What to produce — Make an exact copy of the lines from the one holding "3,122 Views" through the end of the entries below, both ends kept, and of nothing else. Exclude pictures.

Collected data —
= = = = =

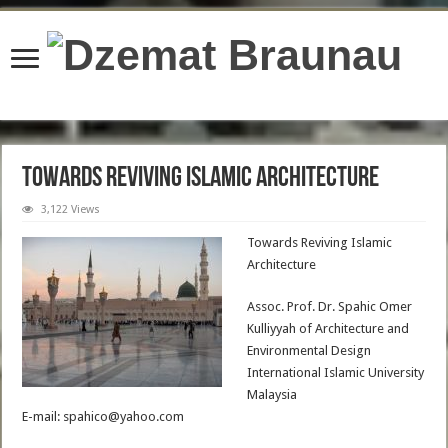
content/plugins/wordfence/lib/wfBrowscap.php
on line
97
Towards Reviving Islamic Architecture
3,122 Views
Towards Reviving Islamic
Architecture
Assoc. Prof. Dr. Spahic Omer
Kulliyyah of Architecture and
Environmental Design
International Islamic University
Malaysia
E-mail: spahico@yahoo.com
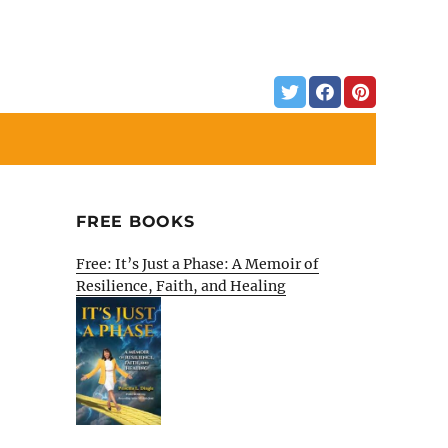
FREE BOOKS
Free: It’s Just a Phase: A Memoir of
Resilience, Faith, and Healing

= = = = =

Task result —
3,122 Views
Towards Reviving Islamic
Architecture
Assoc. Prof. Dr. Spahic Omer
Kulliyyah of Architecture and
Environmental Design
International Islamic University
Malaysia
E-mail: spahico@yahoo.com
FREE BOOKS
Free: It’s Just a Phase: A Memoir of
Resilience, Faith, and Healing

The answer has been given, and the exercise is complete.